MPF Cobra Ações Urgentes para Melhorar Atendimento Oncológico no Amazonas

O Ministério Público Federal (MPF) emitiu uma recomendação ao governo do Amazonas e à Prefeitura de Manaus, solicitando a implementação de medidas imediatas para aprimorar o atendimento aos pacientes com câncer no sistema público de saúde. Esta ação surge após investigações que revelaram sérias falhas no diagnóstico e no início do tratamento, afetando diretamente a saúde dos cidadãos no estado.
Identificação de Problemas no Atendimento Oncológico
De acordo com o MPF, os principais problemas foram observados na transição de pacientes entre a Atenção Básica, que é gerida pela Prefeitura, e os serviços de alta complexidade, sob a responsabilidade do estado. Os dados coletados indicam que, em 28% dos casos analisados, o prazo máximo de 60 dias para o início do tratamento não foi respeitado, comprometendo a eficácia do tratamento oncológico.
Atrasos em Exames e Infraestrutura Deficiente
Além das demoras no tratamento, o MPF destacou atrasos na realização de exames fundamentais, como biópsias e testes de imuno-histoquímica, essenciais para a confirmação do diagnóstico de câncer. Essa situação contraria a legislação vigente, especificamente a Lei nº 13.896/2019, que estabelece um prazo de 30 dias para a realização desses exames em casos suspeitos.
Condições Estruturais do Hemoam
Outro ponto crítico identificado nas investigações foi a estrutura da Fundação Hospitalar de Hematologia e Hemoterapia do Amazonas (Hemoam).
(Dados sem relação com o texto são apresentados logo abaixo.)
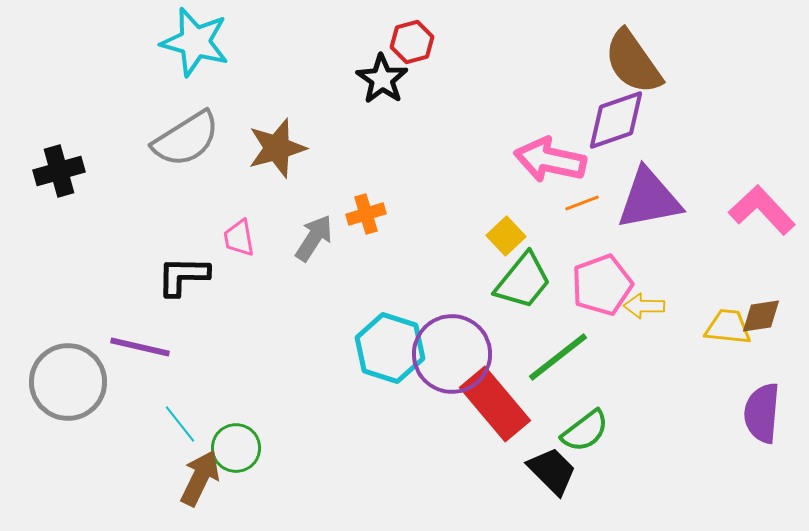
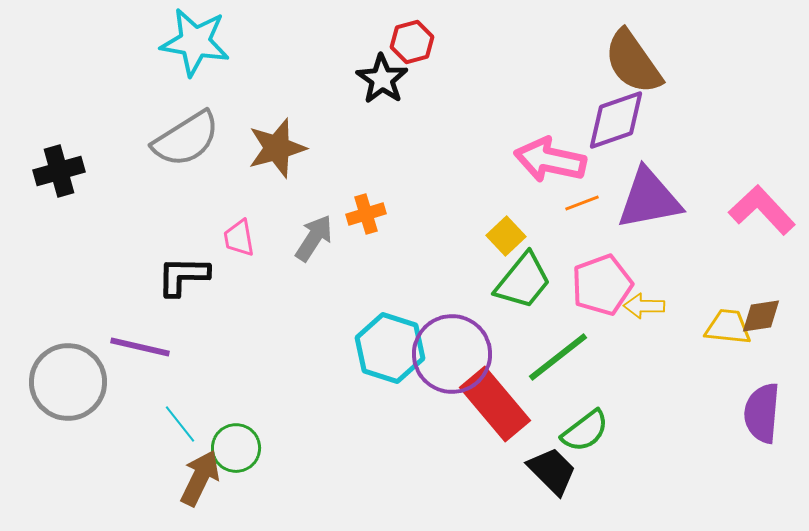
cyan star: rotated 6 degrees counterclockwise
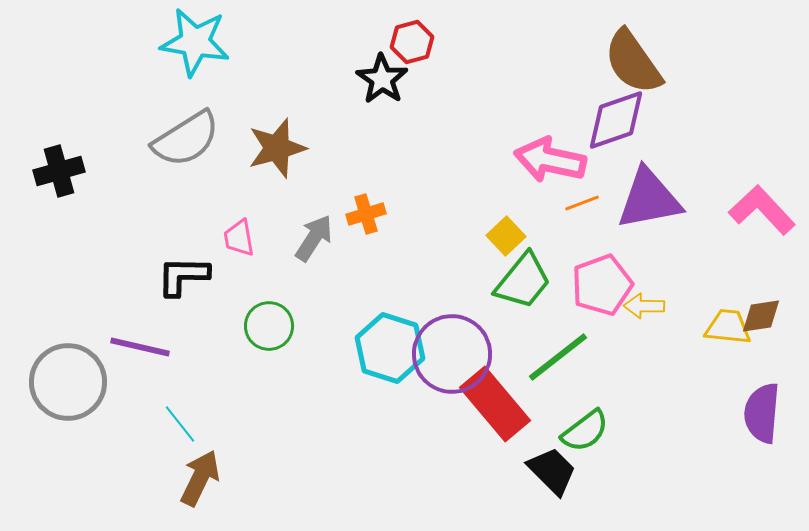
green circle: moved 33 px right, 122 px up
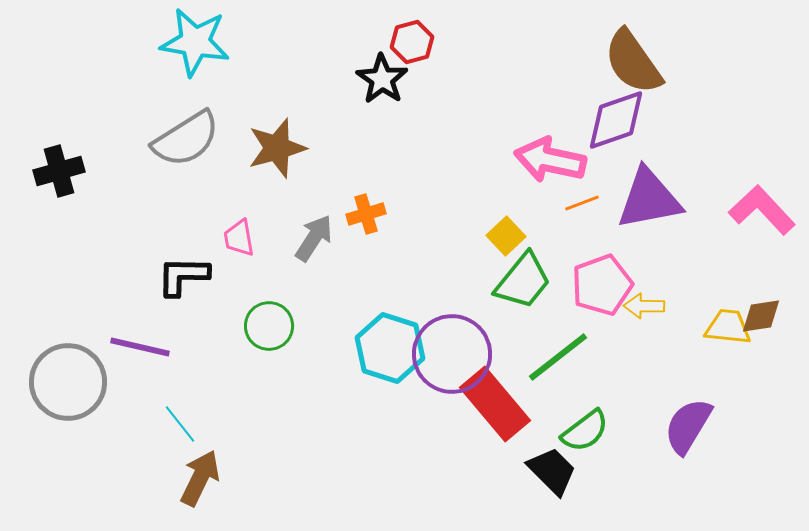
purple semicircle: moved 74 px left, 13 px down; rotated 26 degrees clockwise
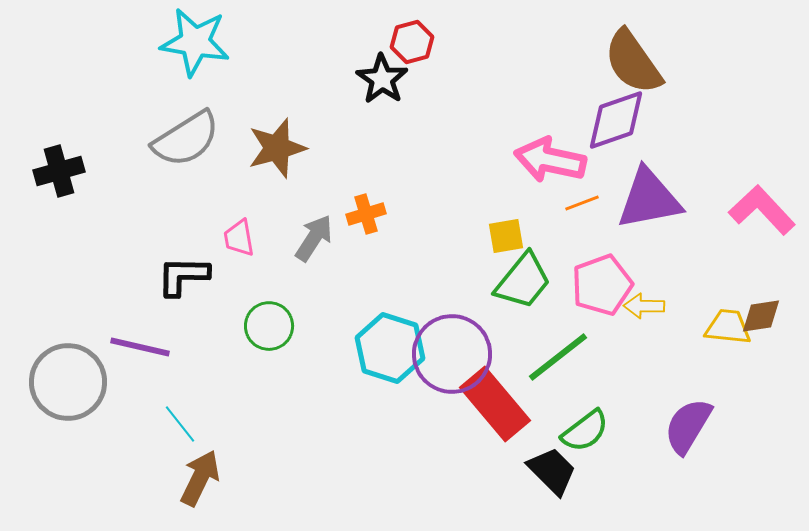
yellow square: rotated 33 degrees clockwise
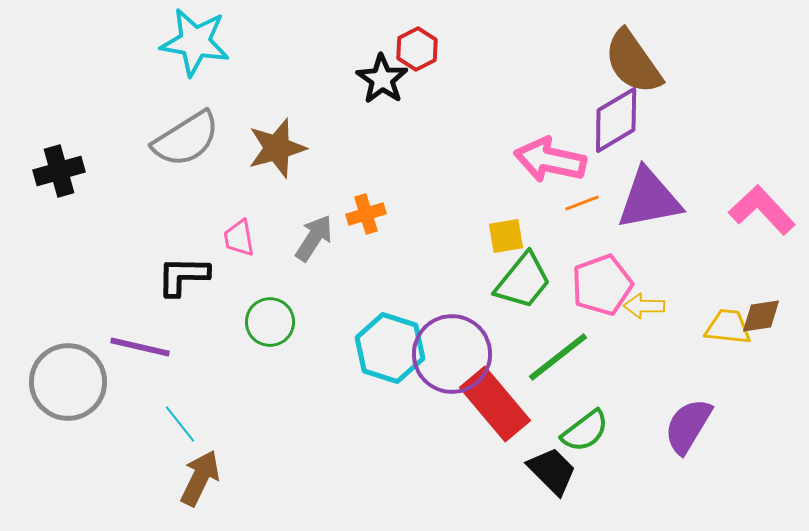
red hexagon: moved 5 px right, 7 px down; rotated 12 degrees counterclockwise
purple diamond: rotated 12 degrees counterclockwise
green circle: moved 1 px right, 4 px up
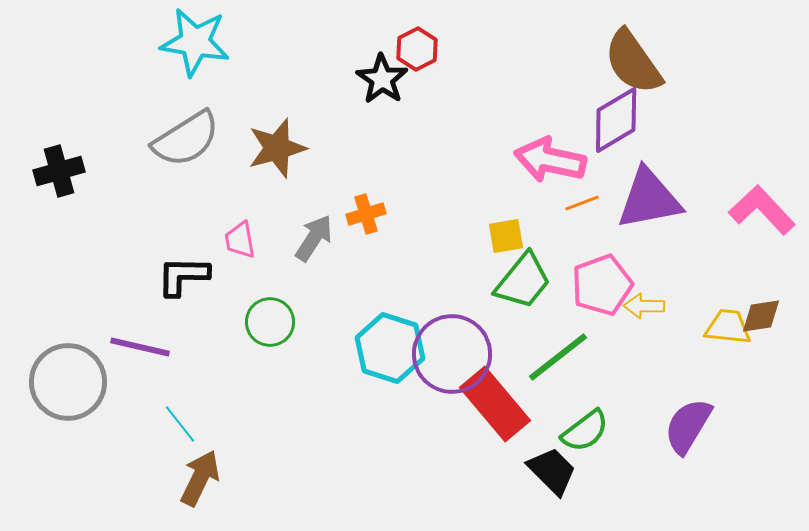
pink trapezoid: moved 1 px right, 2 px down
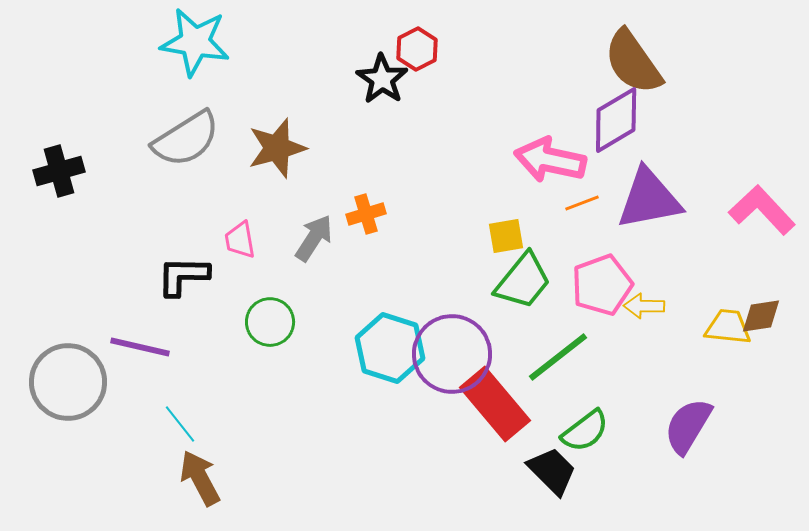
brown arrow: rotated 54 degrees counterclockwise
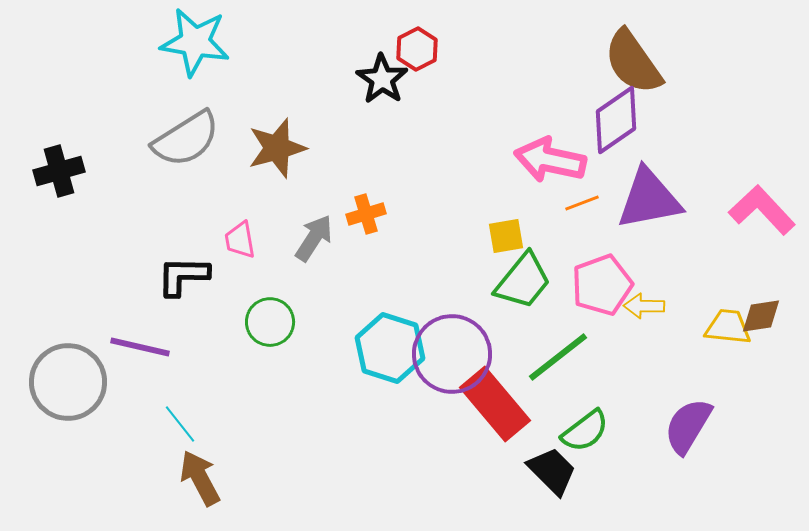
purple diamond: rotated 4 degrees counterclockwise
Embora a instituição sirva como referência para o tratamento de doenças como linfomas e leucemias, ainda não possui a habilitação formal necessária para operar como um centro de alta complexidade em oncologia. Essa falta de certificação impede a captação de recursos federais, prejudicando ainda mais o atendimento aos pacientes.
Medidas e Prazos Estabelecidos pelo MPF
Para solucionar esses problemas, o MPF estabeleceu prazos rigorosos para a adoção de medidas corretivas. Em um período de 60 dias, tanto o governo do estado quanto a prefeitura devem apresentar um plano conjunto que vise reduzir as filas de espera e priorizar o atendimento de casos suspeitos de câncer. Este plano incluirá a integração dos sistemas de saúde e um monitoramento em tempo real dos pacientes.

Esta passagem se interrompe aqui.